Aldric and Lysara had done their best to contain the panic. They'd stood at the centre of the camp, side by side, repeating the same reassurances: We'll find a way. We just need your support. But the words felt thin against the vastness of what loomed beyond the edge of the camp.

The tension bled into every task. Workers hesitated as they reinforced the trenches. Scouts cast wary glances toward the distance, unsure if they'd return from their next mission. Even the Dragles shifted restlessly in their pens, sensing the shift in the air.

By nightfall, exhaustion won. Aldric and Lysara retreated to their quarters, steps slow and shoulders heavy. With the door closed, the pressures of the day bore down more heavily.

Aldric sat heavily on the edge of the cot, unlacing his boots with stiff fingers.
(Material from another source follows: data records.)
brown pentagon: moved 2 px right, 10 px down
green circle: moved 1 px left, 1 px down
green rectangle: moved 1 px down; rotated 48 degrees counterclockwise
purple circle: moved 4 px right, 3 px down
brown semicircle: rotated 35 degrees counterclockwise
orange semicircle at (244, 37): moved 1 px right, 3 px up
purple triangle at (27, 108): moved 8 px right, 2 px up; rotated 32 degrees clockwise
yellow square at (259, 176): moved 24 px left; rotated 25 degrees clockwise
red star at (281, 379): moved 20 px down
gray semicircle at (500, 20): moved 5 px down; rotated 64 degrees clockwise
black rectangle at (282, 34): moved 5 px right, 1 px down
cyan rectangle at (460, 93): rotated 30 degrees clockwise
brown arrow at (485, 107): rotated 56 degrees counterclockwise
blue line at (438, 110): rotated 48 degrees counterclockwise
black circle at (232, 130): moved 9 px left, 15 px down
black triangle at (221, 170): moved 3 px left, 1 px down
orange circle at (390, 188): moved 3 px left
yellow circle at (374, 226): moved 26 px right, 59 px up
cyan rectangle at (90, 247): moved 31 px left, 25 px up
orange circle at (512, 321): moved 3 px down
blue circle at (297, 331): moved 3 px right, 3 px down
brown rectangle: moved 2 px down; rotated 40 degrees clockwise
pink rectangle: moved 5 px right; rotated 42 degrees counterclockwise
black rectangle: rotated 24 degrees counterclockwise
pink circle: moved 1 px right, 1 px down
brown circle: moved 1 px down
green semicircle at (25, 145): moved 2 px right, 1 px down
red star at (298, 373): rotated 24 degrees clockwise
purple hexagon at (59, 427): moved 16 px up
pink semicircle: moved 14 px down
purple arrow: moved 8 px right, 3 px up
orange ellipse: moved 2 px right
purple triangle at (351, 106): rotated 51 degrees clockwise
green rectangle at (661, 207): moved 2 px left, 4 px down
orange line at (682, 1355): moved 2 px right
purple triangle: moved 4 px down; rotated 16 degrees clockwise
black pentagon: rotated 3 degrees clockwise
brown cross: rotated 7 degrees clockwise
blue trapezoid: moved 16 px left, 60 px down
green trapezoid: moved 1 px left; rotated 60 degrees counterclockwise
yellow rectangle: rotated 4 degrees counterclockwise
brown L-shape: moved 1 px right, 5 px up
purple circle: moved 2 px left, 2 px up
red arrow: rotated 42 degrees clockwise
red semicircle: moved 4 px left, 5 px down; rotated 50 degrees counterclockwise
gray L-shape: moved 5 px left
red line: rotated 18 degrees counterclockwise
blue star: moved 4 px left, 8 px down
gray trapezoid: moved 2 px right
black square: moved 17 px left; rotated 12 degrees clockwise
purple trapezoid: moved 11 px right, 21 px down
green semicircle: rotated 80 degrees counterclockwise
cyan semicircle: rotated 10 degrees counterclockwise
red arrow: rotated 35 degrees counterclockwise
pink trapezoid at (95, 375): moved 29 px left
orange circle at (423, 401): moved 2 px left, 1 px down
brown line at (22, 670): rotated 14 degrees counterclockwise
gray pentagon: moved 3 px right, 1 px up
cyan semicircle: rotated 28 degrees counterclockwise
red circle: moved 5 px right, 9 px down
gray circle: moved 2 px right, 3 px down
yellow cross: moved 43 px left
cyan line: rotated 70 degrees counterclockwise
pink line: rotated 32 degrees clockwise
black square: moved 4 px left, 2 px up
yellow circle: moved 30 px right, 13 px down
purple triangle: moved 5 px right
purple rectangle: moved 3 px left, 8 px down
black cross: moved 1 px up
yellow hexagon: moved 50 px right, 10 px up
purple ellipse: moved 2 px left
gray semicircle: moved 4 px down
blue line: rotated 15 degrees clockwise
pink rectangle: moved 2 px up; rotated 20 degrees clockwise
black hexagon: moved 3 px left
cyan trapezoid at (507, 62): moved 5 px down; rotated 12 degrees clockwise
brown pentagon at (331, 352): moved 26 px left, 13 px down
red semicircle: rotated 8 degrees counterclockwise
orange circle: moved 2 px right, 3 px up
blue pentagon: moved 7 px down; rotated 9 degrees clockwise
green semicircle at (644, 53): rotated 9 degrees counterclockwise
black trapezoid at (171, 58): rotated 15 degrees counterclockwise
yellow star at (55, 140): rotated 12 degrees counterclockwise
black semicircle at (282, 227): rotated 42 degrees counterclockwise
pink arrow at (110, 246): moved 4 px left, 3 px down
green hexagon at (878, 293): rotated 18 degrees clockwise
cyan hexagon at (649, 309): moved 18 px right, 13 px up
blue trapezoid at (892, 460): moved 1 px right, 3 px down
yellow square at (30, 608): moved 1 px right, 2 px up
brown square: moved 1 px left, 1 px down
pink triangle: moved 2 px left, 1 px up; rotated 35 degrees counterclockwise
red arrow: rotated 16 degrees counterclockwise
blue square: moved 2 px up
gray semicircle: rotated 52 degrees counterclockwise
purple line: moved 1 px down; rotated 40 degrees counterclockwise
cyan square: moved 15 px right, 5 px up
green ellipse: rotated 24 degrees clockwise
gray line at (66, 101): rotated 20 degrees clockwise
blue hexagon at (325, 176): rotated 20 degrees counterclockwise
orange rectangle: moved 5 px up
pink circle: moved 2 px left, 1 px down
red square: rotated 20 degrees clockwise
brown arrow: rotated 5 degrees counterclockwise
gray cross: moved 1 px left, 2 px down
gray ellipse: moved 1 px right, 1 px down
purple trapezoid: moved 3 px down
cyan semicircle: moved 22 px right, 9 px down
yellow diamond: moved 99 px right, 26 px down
Lysara stood in the centre of the room, arms crossed, gaze unfocused.

"Hell of a day," he muttered.

She didn't answer.

He rubbed his temples, trying to ease the dull ache behind his eyes. He expected her to settle into her usual spot—perched on a chair or sprawled across her bedroll—but instead, she moved toward him. Without a word, she sat between his legs and leaned back against his chest.

 

Aldric froze.

Lysara wasn't one for casual contact. Training together was one thing, but this? Her back pressed against his chest, her scales cool against his chin as they settled around her without conscious thought.

She needed this. He could feel it in the tension still locked in her body.

He tightened his arms slightly around her. "Want to talk about it?"

For a long time, she said nothing. The fire in the brazier crackled softly, filling the silence with warmth and shadows.

Finally, she spoke. "You asked me once... what the war was like. In the Veil."

Aldric's breath caught. He'd asked out of curiosity, never expecting an answer. "Yeah," he said softly.

"It's horrible." Her voice was flat, detached. "There's no beauty in it. No grand cause. Just endless, grinding war. Lightborn and Voidborn. Corrupted beasts. All fighting over the same shattered ground. The same dead fragments of the Veil."

He rested his chin lightly on the top of her head and said nothing, letting her find her way through the memories.

"The Veil belongs to our world," she continued. "The Void belongs to theirs. But over time, they... merged. Became one." Her scales shifted beneath his touch, running colder for a moment. "We fought to hold on to what was left. They fought to claim it. And between us, the ground never stayed still."

Aldric closed his eyes, trying to picture it: an endless war in a realm where land and sky had no rules, where death wasn't permanent, and nothing was ever won.

The brutality of it gnawed at the edges of his mind. War in the mortal world was savage enough—bodies broken on the battlefield, blood soaking into the ground, the dead left behind to rot or be mourned. But what Lysara described was something else entirely. An eternal, unrelenting grind where death wasn't the end but a revolving door, turning soldier after soldier into something less than what they'd been.

"And when you died?" he asked softly.

 

"Mother brought you back," Lysara said, her voice almost a whisper. "That was the worst part. Death changed you. You were never the same after it."

Her fingers found his wrist and squeezed it, the cool texture of her scales grounding him in the present.

"The Lightborn who died once were different. Died ten times? Worse. We stopped recognising each other after a while. Faces shifted. Voices cracked. We lost... what made us us."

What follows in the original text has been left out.